--- DIRECTIONS ---
If a line comes after the one containing "ნიმუშებიდან, როგორიცაა სისხლი, ეპითელური", leave it out; copy every line before it, and that line too, exactly as written, starting from the first line of the entries.
══════════
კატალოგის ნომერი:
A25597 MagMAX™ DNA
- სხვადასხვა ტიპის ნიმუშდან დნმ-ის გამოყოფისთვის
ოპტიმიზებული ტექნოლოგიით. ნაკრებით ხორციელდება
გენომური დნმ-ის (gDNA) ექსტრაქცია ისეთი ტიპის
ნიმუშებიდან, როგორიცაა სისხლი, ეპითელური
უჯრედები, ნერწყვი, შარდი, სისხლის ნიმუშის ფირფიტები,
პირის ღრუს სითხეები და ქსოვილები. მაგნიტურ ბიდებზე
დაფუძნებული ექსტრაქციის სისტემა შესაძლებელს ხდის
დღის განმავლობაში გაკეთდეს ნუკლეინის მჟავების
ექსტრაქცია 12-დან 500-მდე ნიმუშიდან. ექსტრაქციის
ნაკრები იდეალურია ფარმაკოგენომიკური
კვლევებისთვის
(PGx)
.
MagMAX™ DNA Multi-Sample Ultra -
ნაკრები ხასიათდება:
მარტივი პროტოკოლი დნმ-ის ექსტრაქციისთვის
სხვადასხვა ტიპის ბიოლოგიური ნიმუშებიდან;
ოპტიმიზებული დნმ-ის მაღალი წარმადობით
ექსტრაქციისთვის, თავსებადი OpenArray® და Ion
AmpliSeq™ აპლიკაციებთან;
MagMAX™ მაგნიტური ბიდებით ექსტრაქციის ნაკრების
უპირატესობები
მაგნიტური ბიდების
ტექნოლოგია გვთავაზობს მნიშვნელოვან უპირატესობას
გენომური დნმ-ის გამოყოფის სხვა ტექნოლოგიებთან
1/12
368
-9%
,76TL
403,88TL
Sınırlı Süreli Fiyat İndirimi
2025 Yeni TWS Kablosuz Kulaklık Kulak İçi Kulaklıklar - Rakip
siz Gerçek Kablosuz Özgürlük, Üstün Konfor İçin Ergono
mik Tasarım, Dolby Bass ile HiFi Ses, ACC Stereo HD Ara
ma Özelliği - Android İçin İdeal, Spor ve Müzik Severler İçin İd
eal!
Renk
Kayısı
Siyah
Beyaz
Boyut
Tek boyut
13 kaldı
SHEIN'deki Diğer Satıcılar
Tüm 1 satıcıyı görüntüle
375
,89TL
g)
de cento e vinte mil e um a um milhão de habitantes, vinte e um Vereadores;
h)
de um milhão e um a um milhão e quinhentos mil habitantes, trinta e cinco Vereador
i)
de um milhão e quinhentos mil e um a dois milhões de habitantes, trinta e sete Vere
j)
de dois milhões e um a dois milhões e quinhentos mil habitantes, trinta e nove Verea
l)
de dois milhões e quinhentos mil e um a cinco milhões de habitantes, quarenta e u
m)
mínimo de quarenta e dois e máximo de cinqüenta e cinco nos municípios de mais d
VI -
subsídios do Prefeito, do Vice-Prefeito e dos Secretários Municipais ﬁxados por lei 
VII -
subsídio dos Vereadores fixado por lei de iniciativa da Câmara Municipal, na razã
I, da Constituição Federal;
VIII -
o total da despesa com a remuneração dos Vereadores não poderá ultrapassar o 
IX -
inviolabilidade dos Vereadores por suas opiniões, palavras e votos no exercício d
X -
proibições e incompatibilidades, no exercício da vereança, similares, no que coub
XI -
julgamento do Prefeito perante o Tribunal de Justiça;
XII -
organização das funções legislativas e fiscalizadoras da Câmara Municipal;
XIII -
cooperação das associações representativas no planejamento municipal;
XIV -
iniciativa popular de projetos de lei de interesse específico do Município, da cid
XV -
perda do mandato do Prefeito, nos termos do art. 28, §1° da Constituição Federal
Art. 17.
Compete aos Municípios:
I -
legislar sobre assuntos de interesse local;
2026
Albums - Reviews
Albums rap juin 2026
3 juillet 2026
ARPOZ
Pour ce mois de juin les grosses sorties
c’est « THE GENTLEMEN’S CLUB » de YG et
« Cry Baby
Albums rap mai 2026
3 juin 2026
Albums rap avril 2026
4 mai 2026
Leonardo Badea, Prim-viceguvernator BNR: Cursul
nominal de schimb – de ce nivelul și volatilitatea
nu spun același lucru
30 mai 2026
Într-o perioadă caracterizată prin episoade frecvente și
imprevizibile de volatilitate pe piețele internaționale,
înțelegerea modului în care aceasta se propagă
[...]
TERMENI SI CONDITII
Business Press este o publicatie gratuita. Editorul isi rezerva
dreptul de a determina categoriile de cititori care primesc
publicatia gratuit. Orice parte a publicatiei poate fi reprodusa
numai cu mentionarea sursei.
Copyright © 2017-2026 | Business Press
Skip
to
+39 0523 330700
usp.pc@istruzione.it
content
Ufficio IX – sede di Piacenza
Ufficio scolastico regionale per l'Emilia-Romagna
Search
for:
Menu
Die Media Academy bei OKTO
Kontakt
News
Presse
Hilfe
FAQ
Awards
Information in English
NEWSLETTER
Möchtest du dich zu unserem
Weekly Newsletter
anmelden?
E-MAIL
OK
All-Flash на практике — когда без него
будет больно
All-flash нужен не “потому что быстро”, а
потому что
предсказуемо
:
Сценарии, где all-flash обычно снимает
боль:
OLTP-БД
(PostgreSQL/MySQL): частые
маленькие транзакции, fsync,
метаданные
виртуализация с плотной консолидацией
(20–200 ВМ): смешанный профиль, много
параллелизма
══════════
--- RESPONSE ---
კატალოგის ნომერი:
A25597 MagMAX™ DNA
- სხვადასხვა ტიპის ნიმუშდან დნმ-ის გამოყოფისთვის
ოპტიმიზებული ტექნოლოგიით. ნაკრებით ხორციელდება
გენომური დნმ-ის (gDNA) ექსტრაქცია ისეთი ტიპის
ნიმუშებიდან, როგორიცაა სისხლი, ეპითელური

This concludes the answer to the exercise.